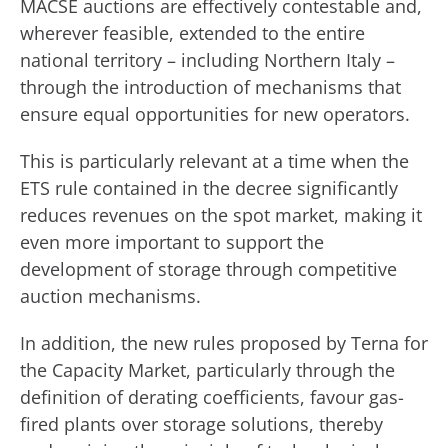
MACSE auctions are effectively contestable and,
wherever feasible, extended to the entire
national territory – including Northern Italy –
through the introduction of mechanisms that
ensure equal opportunities for new operators.
This is particularly relevant at a time when the
ETS rule contained in the decree significantly
reduces revenues on the spot market, making it
even more important to support the
development of storage through competitive
auction mechanisms.
In addition, the new rules proposed by Terna for
the Capacity Market, particularly through the
definition of derating coefficients, favour gas-
fired plants over storage solutions, thereby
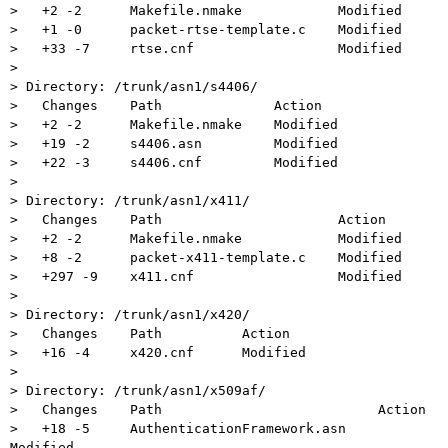
>   +2 -2      Makefile.nmake            Modified

>   +1 -0      packet-rtse-template.c    Modified

>   +33 -7     rtse.cnf                  Modified

>

> Directory: /trunk/asn1/s4406/

>   Changes    Path              Action

>   +2 -2      Makefile.nmake    Modified

>   +19 -2     s4406.asn         Modified

>   +22 -3     s4406.cnf         Modified

>

> Directory: /trunk/asn1/x411/

>   Changes    Path                      Action

>   +2 -2      Makefile.nmake            Modified

>   +8 -2      packet-x411-template.c    Modified

>   +297 -9    x411.cnf                  Modified

>

> Directory: /trunk/asn1/x420/

>   Changes    Path          Action

>   +16 -4     x420.cnf      Modified

>

> Directory: /trunk/asn1/x509af/

>   Changes    Path                           Action

>   +18 -5     AuthenticationFramework.asn    
Modified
* * *
Exercise instructions
The goal is an exact reprint of the entries, leaving out the pictures.

Task solution
MACSE auctions are effectively contestable and,
wherever feasible, extended to the entire
national territory – including Northern Italy –
through the introduction of mechanisms that
ensure equal opportunities for new operators.
This is particularly relevant at a time when the
ETS rule contained in the decree significantly
reduces revenues on the spot market, making it
even more important to support the
development of storage through competitive
auction mechanisms.
In addition, the new rules proposed by Terna for
the Capacity Market, particularly through the
definition of derating coefficients, favour gas-
fired plants over storage solutions, thereby
>   +2 -2      Makefile.nmake            Modified

>   +1 -0      packet-rtse-template.c    Modified

>   +33 -7     rtse.cnf                  Modified

>

> Directory: /trunk/asn1/s4406/

>   Changes    Path              Action

>   +2 -2      Makefile.nmake    Modified

>   +19 -2     s4406.asn         Modified

>   +22 -3     s4406.cnf         Modified

>

> Directory: /trunk/asn1/x411/

>   Changes    Path                      Action

>   +2 -2      Makefile.nmake            Modified

>   +8 -2      packet-x411-template.c    Modified

>   +297 -9    x411.cnf                  Modified

>

> Directory: /trunk/asn1/x420/

>   Changes    Path          Action

>   +16 -4     x420.cnf      Modified

>

> Directory: /trunk/asn1/x509af/

>   Changes    Path                           Action

>   +18 -5     AuthenticationFramework.asn    
Modified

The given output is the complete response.